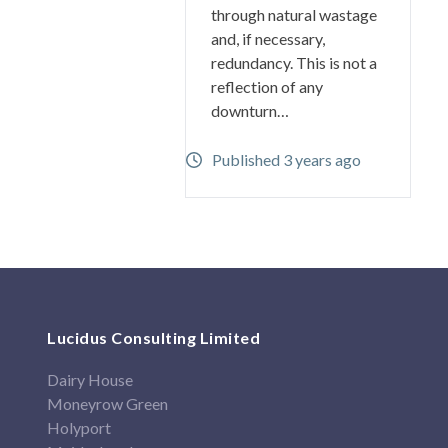
through natural wastage
and, if necessary,
redundancy. This is not a
reflection of any
downturn…
Published 3 years ago
Lucidus Consulting Limited
Dairy House
Moneyrow Green
Holyport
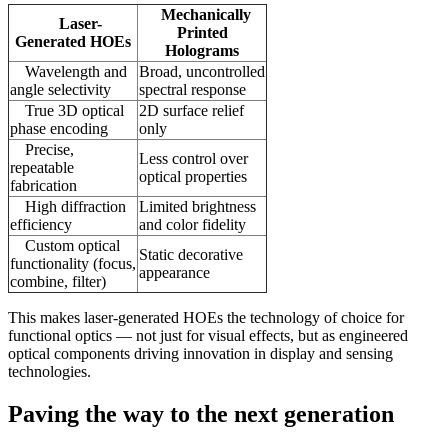
Mechanically
Laser-
Printed
Generated HOEs
Holograms
Wavelength and
Broad, uncontrolled
angle selectivity
spectral response
True 3D optical
2D surface relief
phase encoding
only
Precise,
Less control over
repeatable
optical properties
fabrication
High diffraction
Limited brightness
efficiency
and color fidelity
Custom optical
Static decorative
functionality (focus,
appearance
combine, filter)
This makes laser-generated HOEs the technology of choice for
functional optics — not just for visual effects, but as engineered
optical components driving innovation in display and sensing
technologies.
Paving the way to the next generation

=== Task requirements ===
The expected output is each record, copied exactly, and nothing in place of the pictures.

=== Solved exercise ===
through natural wastage
and, if necessary,
redundancy. This is not a
reflection of any
downturn…
Published 3 years ago
Lucidus Consulting Limited
Dairy House
Moneyrow Green
Holyport
Mechanically
Laser-
Printed
Generated HOEs
Holograms
Wavelength and
Broad, uncontrolled
angle selectivity
spectral response
True 3D optical
2D surface relief
phase encoding
only
Precise,
Less control over
repeatable
optical properties
fabrication
High diffraction
Limited brightness
efficiency
and color fidelity
Custom optical
Static decorative
functionality (focus,
appearance
combine, filter)
This makes laser-generated HOEs the technology of choice for
functional optics — not just for visual effects, but as engineered
optical components driving innovation in display and sensing
technologies.
Paving the way to the next generation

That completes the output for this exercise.